The area (in sq. units) of the region $$S = \{z \in \mathbb{C} : |z - 1| \leq 2; (z + \bar{z}) + i(z - \bar{z}) \leq 2, \text{Im}(z) \geq 0\}$$ is

Let $$z = x + iy$$.

• $$|z - 1| \le 2 \implies (x-1)^2 + y^2 \le 4$$. This is a circle centered at $$(1, 0)$$ with radius $$R=2$$.

• $$(z + \bar{z}) + i(z - \bar{z}) \le 2 \implies (2x) + i(2iy) \le 2 \implies 2x - 2y \le 2 \implies \mathbf{x - y \le 1}$$.

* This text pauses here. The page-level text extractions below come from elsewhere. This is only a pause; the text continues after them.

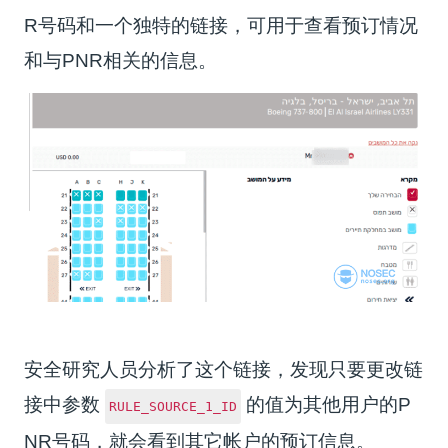
R号码和一个独特的链接，可用于查看预订情况
和与PNR相关的信息。
安全研究人员分析了这个链接，发现只要更改链
接中参数
的值为其他用户的P
RULE_SOURCE_1_ID
NR号码，就会看到其它帐户的预订信息。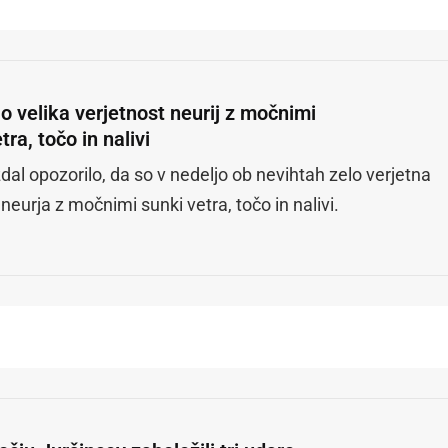
o velika verjetnost neurij z močnimi
tra, točo in nalivi
zdal opozorilo, da so v nedeljo ob nevihtah zelo verjetna
neurja z močnimi sunki vetra, točo in nalivi.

• $$\text{Im}(z) \ge 0 \implies \mathbf{y \ge 0}$$.

The line $$x - y = 1$$ (or $$y = x - 1$$) passes through the center of the circle $$(1, 0)$$. Since the line passes through the center, it divides the circle into two equal semicircles.

• The area of the full circle is $$\pi(2)^2 = 4\pi$$.

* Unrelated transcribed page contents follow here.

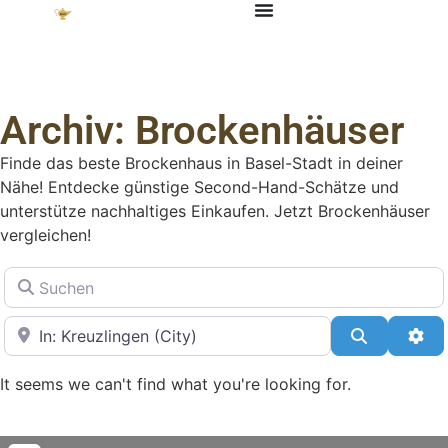
Archiv: Brockenhäuser
Finde das beste Brockenhaus in Basel-Stadt in deiner
Nähe! Entdecke günstige Second-Hand-Schätze und
unterstütze nachhaltiges Einkaufen. Jetzt Brockenhäuser
vergleichen!
Suchen
in der Nähe
Suchen
Adv
It seems we can't find what you're looking for.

• The area of the semicircle above the $$x$$-axis ($$\text{Im}(z) \ge 0$$) is $$2\pi$$.

• The line $$y = x - 1$$ further bisects this upper semicircle because it passes through the center at an angle of $$45^\circ$$.

The region is the upper semi-circle restricted by the line $$y \ge x - 1$$. Looking at the geometry, this covers $$3/4$$ of the upper semi-circle's area, or specifically, the sector area.

the line $$x-y=1$$ and the x-axis ($$y=0$$) meet at the center $$(1,0)$$. The region defined is a circular sector of $$135^\circ$$ (or $$3\pi/4$$ radians).

$$\text{Area} = \frac{1}{2} R^2 \theta = \frac{1}{2} (2^2) \left(\frac{3\pi}{4}\right) = \frac{3\pi}{2}$$

Correct Option: D ($$3\pi/2$$)